▶ **Provided data**:
※
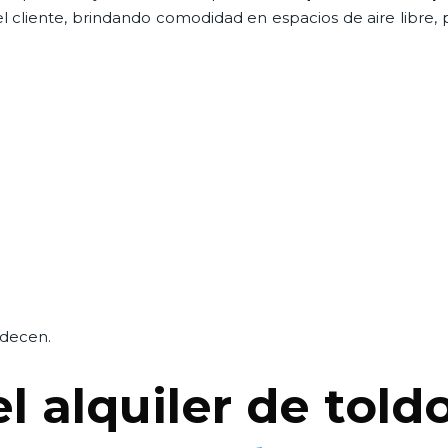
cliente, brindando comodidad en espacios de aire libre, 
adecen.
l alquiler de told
※
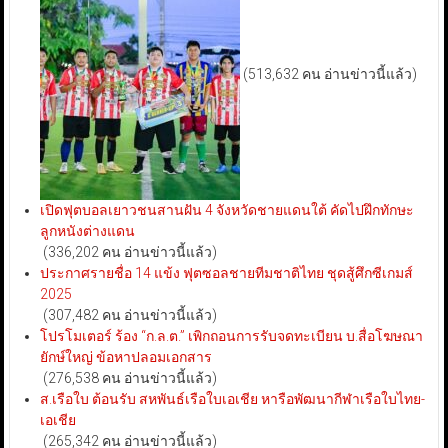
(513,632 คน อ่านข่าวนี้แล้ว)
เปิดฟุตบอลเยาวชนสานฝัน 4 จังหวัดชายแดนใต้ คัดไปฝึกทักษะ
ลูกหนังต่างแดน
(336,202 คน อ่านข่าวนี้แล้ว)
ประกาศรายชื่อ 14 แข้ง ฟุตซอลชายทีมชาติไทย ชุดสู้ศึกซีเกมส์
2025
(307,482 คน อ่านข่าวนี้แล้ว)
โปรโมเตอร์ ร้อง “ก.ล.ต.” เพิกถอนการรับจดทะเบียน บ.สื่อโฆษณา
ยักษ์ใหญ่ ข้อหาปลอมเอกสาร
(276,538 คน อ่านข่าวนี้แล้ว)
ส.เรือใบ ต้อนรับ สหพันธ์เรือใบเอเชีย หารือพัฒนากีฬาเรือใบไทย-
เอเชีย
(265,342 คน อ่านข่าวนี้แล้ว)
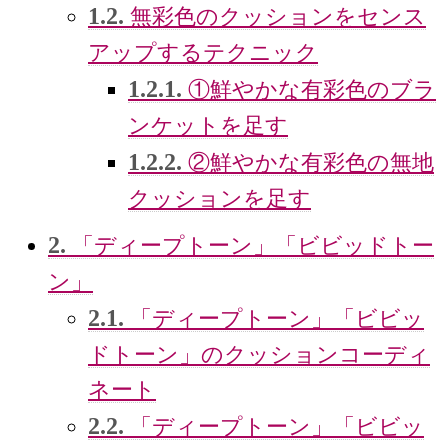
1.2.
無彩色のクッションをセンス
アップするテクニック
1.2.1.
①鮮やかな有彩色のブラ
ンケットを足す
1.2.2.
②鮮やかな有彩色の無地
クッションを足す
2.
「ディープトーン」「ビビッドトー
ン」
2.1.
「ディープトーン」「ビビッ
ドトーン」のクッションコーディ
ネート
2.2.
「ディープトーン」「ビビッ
※
▶ **Your goal**: Only one part of the material above is to be transcribed, namely the lines starting with the line that has "cliente, brindando comodidad" and going on through the line that has "l alquiler de told", exactly as they stand.

▶ **Response**:
cliente, brindando comodidad en espacios de aire libre, 
adecen.
l alquiler de told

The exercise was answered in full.